- [Task description]:
The full listing is to be transcribed exactly, with each picture left out.

- [Given records]:
***
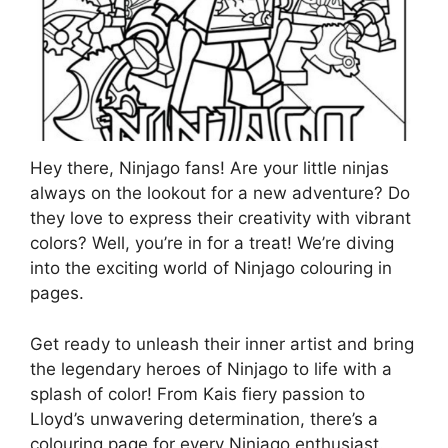
Hey there, Ninjago fans! Are your little ninjas
always on the lookout for a new adventure? Do
they love to express their creativity with vibrant
colors? Well, you’re in for a treat! We’re diving
into the exciting world of Ninjago colouring in
pages.
Get ready to unleash their inner artist and bring
the legendary heroes of Ninjago to life with a
splash of color! From Kais fiery passion to
Lloyd’s unwavering determination, there’s a
colouring page for every Ninjago enthusiast.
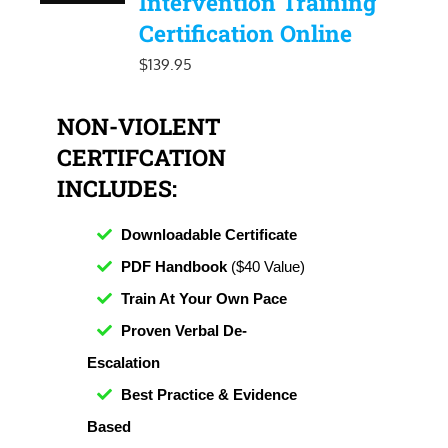
Intervention Training
Certification Online
$
139.95
NON-VIOLENT
CERTIFCATION
INCLUDES:
Downloadable Certificate
PDF Handbook
($40 Value)
Train At Your Own Pace
Proven Verbal De-
Escalation
Best Practice & Evidence
Based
***
- [Result of the task]:
Hey there, Ninjago fans! Are your little ninjas
always on the lookout for a new adventure? Do
they love to express their creativity with vibrant
colors? Well, you’re in for a treat! We’re diving
into the exciting world of Ninjago colouring in
pages.
Get ready to unleash their inner artist and bring
the legendary heroes of Ninjago to life with a
splash of color! From Kais fiery passion to
Lloyd’s unwavering determination, there’s a
colouring page for every Ninjago enthusiast.
Intervention Training
Certification Online
$
139.95
NON-VIOLENT
CERTIFCATION
INCLUDES:
Downloadable Certificate
PDF Handbook
($40 Value)
Train At Your Own Pace
Proven Verbal De-
Escalation
Best Practice & Evidence
Based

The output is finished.